Let me give an example of the usefulness of fine motor skills at online poker
My gaming mouse has 12 buttons on the side (I only use 7 of them so far). Sometimes I press a wrong button with my thumb: the minraising button instead of the one that raises to 2.5 bb. This loses some EV. Besides, I need to train my reflexes to 'remember' which button does what.
I'm only about as fast as a median online grinder, i.e. thrice slower than Dmitry, and can only play at 3 Spin & Go tables (often just 2), making decisions once in 3-4 seconds, but even so, I think I'd have to spend an extra second to locate the correct hotkey combo on the keyboard or to hover the mouse over the correct betting button at the table (hence 5 seconds per decision) if I didn't use the extra mouse buttons, and that would either lower my poker volume by 1.5 times or reduce the amount of information that my brain can realistically process when making decisions within the short timeframe.
Also, the highest undertitle for ordinary 2+2 posters is called Carpal Tunnel for a reason - it's a professional disease of those online grinders who neglect the physique instead of buying vertical mice. The sedentary lifestyle may also eventually lead to back problems.

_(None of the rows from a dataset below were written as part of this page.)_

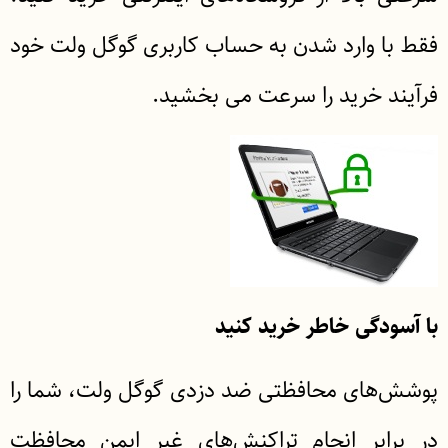
فقط با وارد شدن به حساب کاربری گوگل ولت خود
فرآیند خرید را سرعت می بخشید.
با آسودگی خاطر خرید کنید
پوشش‌های محافظتی ضد دزدی گوگل ولت، شما را
در برابر انجام تراکنش‌های غیر ایمن محافظت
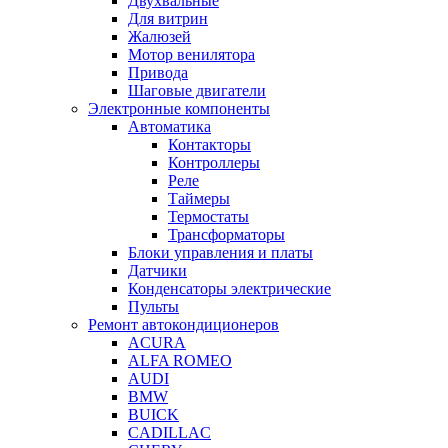
Двухвальные
Для витрин
Жалюзей
Мотор венилятора
Привода
Шаговые двигатели
Электронные компоненты
Автоматика
Контакторы
Контроллеры
Реле
Таймеры
Термостаты
Трансформаторы
Блоки управления и платы
Датчики
Конденсаторы электрические
Пульты
Ремонт автокондиционеров
ACURA
ALFA ROMEO
AUDI
BMW
BUICK
CADILLAC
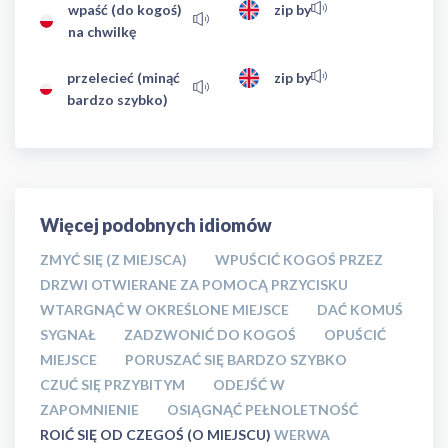
wpaść (do kogoś)
zip by
na chwilkę
przelecieć (minąć
zip by
bardzo szybko)
Więcej podobnych idiomów
ZMYĆ SIĘ (Z MIEJSCA)
WPUŚCIĆ KOGOŚ PRZEZ
DRZWI OTWIERANE ZA POMOCĄ PRZYCISKU
WTARGNĄĆ W OKREŚLONE MIEJSCE
DAĆ KOMUŚ
SYGNAŁ
ZADZWONIĆ DO KOGOŚ
OPUŚCIĆ
MIEJSCE
PORUSZAĆ SIĘ BARDZO SZYBKO
CZUĆ SIĘ PRZYBITYM
ODEJŚĆ W
ZAPOMNIENIE
OSIĄGNĄĆ PEŁNOLETNOŚĆ
ROIĆ SIĘ OD CZEGOŚ (O MIEJSCU)
WERWA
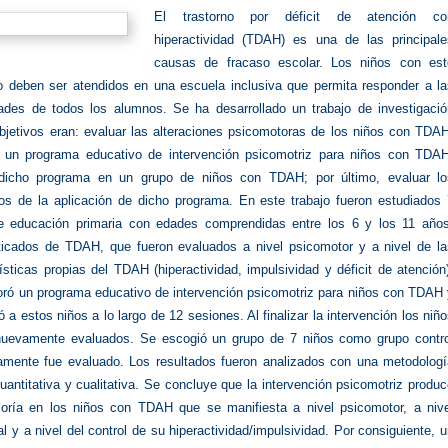
El trastorno por déficit de atención co
hiperactividad (TDAH) es una de las principale
causas de fracaso escolar. Los niños con est
no deben ser atendidos en una escuela inclusiva que permita responder a la
ades de todos los alumnos. Se ha desarrollado un trabajo de investigació
bjetivos eran: evaluar las alteraciones psicomotoras de los niños con TDAH
r un programa educativo de intervención psicomotriz para niños con TDAH
 dicho programa en un grupo de niños con TDAH; por último, evaluar lo
dos de la aplicación de dicho programa. En este trabajo fueron estudiados 
e educación primaria con edades comprendidas entre los 6 y los 11 años
ticados de TDAH, que fueron evaluados a nivel psicomotor y a nivel de la
ísticas propias del TDAH (hiperactividad, impulsividad y déficit de atención
oró un programa educativo de intervención psicomotriz para niños con TDAH 
ó a estos niños a lo largo de 12 sesiones. Al finalizar la intervención los niñ
nuevamente evaluados. Se escogió un grupo de 7 niños como grupo contro
amente fue evaluado. Los resultados fueron analizados con una metodologí
uantitativa y cualitativa. Se concluye que la intervención psicomotriz produ
oría en los niños con TDAH que se manifiesta a nivel psicomotor, a nive
al y a nivel del control de su hiperactividad/impulsividad. Por consiguiente, 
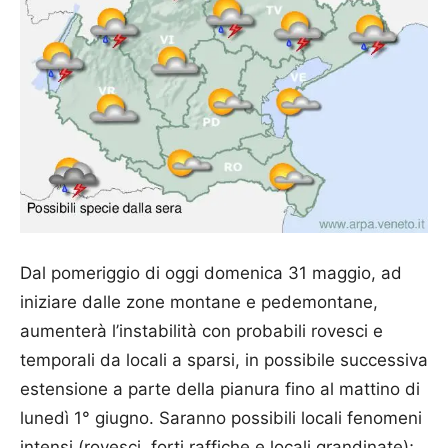
Dal pomeriggio di oggi domenica 31 maggio, ad
iniziare dalle zone montane e pedemontane,
aumenterà l’instabilità con probabili rovesci e
temporali da locali a sparsi, in possibile successiva
estensione a parte della pianura fino al mattino di
lunedì 1° giugno. Saranno possibili locali fenomeni
intensi (rovesci, forti raffiche e locali grandinate);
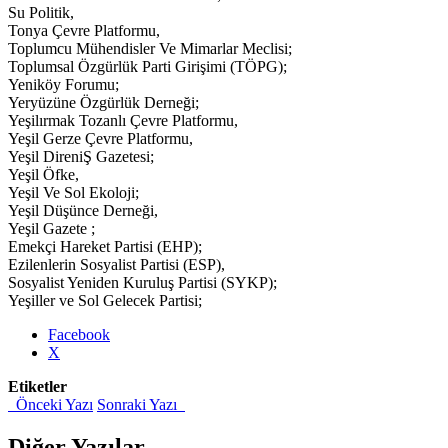
Su Politik,
Tonya Çevre Platformu,
Toplumcu Mühendisler Ve Mimarlar Meclisi;
Toplumsal Özgürlük Parti Girişimi (TÖPG);
Yeniköy Forumu;
Yeryüzüne Özgürlük Derneği;
Yeşilırmak Tozanlı Çevre Platformu,
Yeşil Gerze Çevre Platformu,
Yeşil DireniŞ Gazetesi;
Yeşil Öfke,
Yeşil Ve Sol Ekoloji;
Yeşil Düşünce Derneği,
Yeşil Gazete ;
Emekçi Hareket Partisi (EHP);
Ezilenlerin Sosyalist Partisi (ESP),
Sosyalist Yeniden Kuruluş Partisi (SYKP);
Yeşiller ve Sol Gelecek Partisi;
Share
Facebook
the
X
post
Etiketler
"HES
Önceki Yazı
Sonraki Yazı
ve
Baraj
Fuarı
Diğer Yazılar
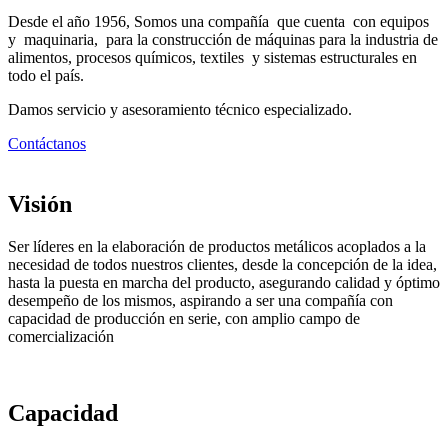
Desde el año 1956, Somos una compañía que cuenta con equipos
y maquinaria, para la construcción de máquinas para la industria de
alimentos, procesos químicos, textiles y sistemas estructurales en
todo el país.
Damos servicio y asesoramiento técnico especializado.
Contáctanos
Visión
Ser líderes en la elaboración de productos metálicos acoplados a la
necesidad de todos nuestros clientes, desde la concepción de la idea,
hasta la puesta en marcha del producto, asegurando calidad y óptimo
desempeño de los mismos, aspirando a ser una compañía con
capacidad de producción en serie, con amplio campo de
comercialización
Capacidad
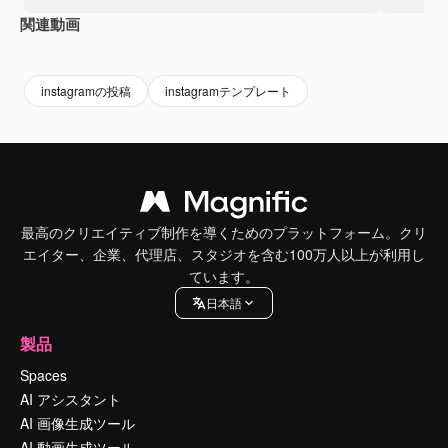
関連動画
instagramの投稿
instagramテンプレート
最高のクリエイティブ制作を導くためのプラットフォーム。クリ
エイター、企業、代理店、スタジオを含む100万人以上が利用し
ています。
日本語
製品
Spaces
AI アシスタント
AI 画像生成ツール
AI 動画生成ツール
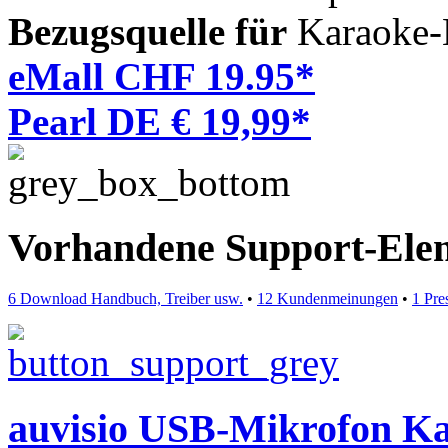
Bezugsquelle für
Karaoke-
eMall CHF 19.95*
Pearl DE € 19,99*
Vorhandene Support-Ele
6 Download Handbuch, Treiber usw.
•
12 Kundenmeinungen
•
1 Pre
auvisio USB-Mikrofon K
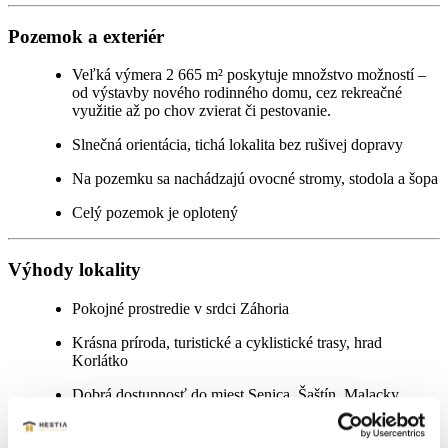
Pozemok a exteriér
Veľká výmera 2 665 m² poskytuje množstvo možností –
od výstavby nového rodinného domu, cez rekreačné
využitie až po chov zvierat či pestovanie.
Slnečná orientácia, tichá lokalita bez rušivej dopravy
Na pozemku sa nachádzajú ovocné stromy, stodola a šopa
Celý pozemok je oplotený
Výhody lokality
Pokojné prostredie v srdci Záhoria
Krásna príroda, turistické a cyklistické trasy, hrad
Korlátko
Dobrá dostupnosť do miest Senica, Šaštín, Malacky
Ideálne miesto pre stavbu rodinného domu, chalupy alebo
gazdovstvo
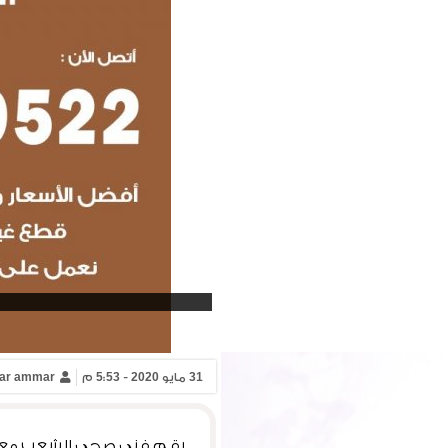
31 مايو 2020 - 5:53 م
ar ammar
رقم فني صحي الشعب معرف 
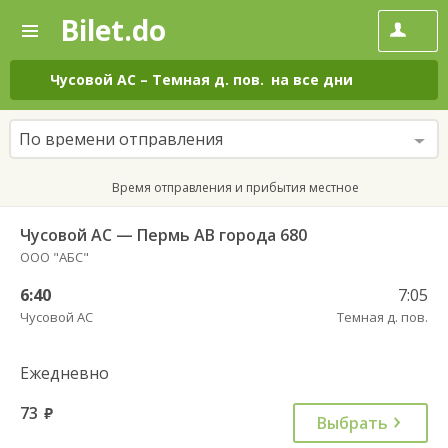
Bilet.do
—
Bilet.do
Поиск
и
покупка
Чусовой АС
–
Темная д. пов.
на все дни
билетов
на
автобус
По времени отправления
онлайн
Время отправления и прибытия местное
Чусовой АС — Пермь АВ города 680
ООО "АБС"
6:40
7:05
Чусовой АС
Темная д. пов.
Ежедневно
73
руб.
Выбрать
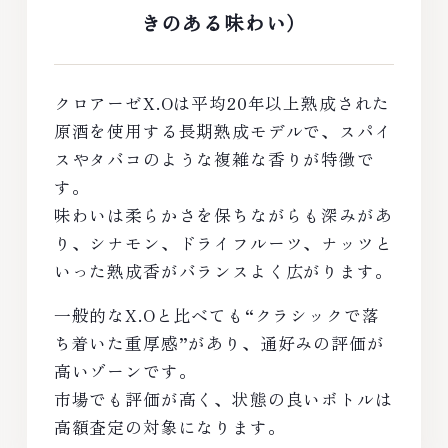
きのある味わい）
クロアーゼX.Oは平均20年以上熟成された
原酒を使用する長期熟成モデルで、スパイ
スやタバコのような複雑な香りが特徴で
す。
味わいは柔らかさを保ちながらも深みがあ
り、シナモン、ドライフルーツ、ナッツと
いった熟成香がバランスよく広がります。
一般的なX.Oと比べても“クラシックで落
ち着いた重厚感”があり、通好みの評価が
高いゾーンです。
市場でも評価が高く、状態の良いボトルは
高額査定の対象になります。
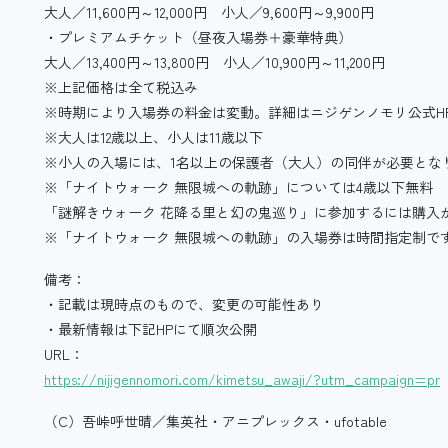
大人／11,600円～12,000円 小人／9,600円～9,900円
・プレミアムチケット（昼夜入場券＋豪華特典）
大人／13,400円～13,800円 小人／10,900円～11,200円
※上記価格は全て税込み
※時期により入場券の料金は変動。詳細はニジゲンノモリ公式H
※大人は12歳以上、小人は11歳以下
※小人の入場には、1名以上の保護者（大人）の同伴が必要とな
※「ナイトウォーク 無限城への軌跡」については4歳以下無料
「謎解きウォーク 花降る里と幻の鬼巡り」に参加するには購入
※「ナイトウォーク 無限城への軌跡」の入場券は時間指定制で
備考：
・記載は現時点のもので、変更の可能性あり
・最新情報は下記HPにて順次公開
URL：
https://nijigennomori.com/kimetsu_awaji/?utm_campaign=pr
（C）吾峠呼世晴／集英社・アニプレックス・ufotable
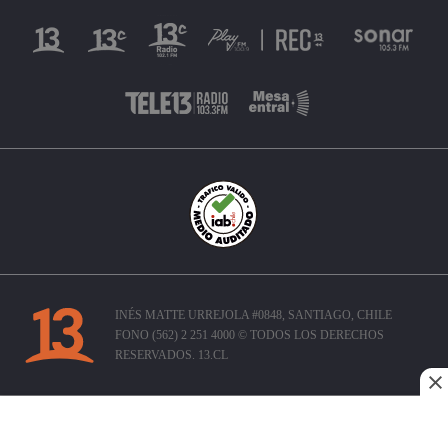
INÉS MATTE URREJOLA #0848, SANTIAGO, CHILE
FONO (562) 2 251 4000 © TODOS LOS DERECHOS
RESERVADOS. 13.CL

Even though the said issues are common in all those who work at the computer, they're especially probable in those who play long sessions without taking a walk.
I know that the above considerations are secondary to learning the strategy, just I wanted to present a view from the perspective of online poker where the finite speed of human cognition becomes the performance bottleneck once one grasps the strategy at an expert level and moves up to the high stakes.
I didn't mean to glorify 10-tabling - I actually think that, during bankroll building, a good rule of thumb is not to play at more tables than the average number of players at the table at the given poker format - but once the bankroll grows large and one's hourly winrate reaches a plateau because there are too few weak opponents at higher stakes, one faces a choice between improving the strategic knowledge even further and improving the multitabling ability, possibly dumbing down the thought process in order to handle more tables efficiently without sacrificing too much accuracy.
As much as you may dislike it, the latter option is often the low-hanging fruit because of the rapidly diminishing returns on the investment of time and effort into learning the strategy, and also because the hourly variance grows quadratically in the buy-in amount but only linearly in the table count.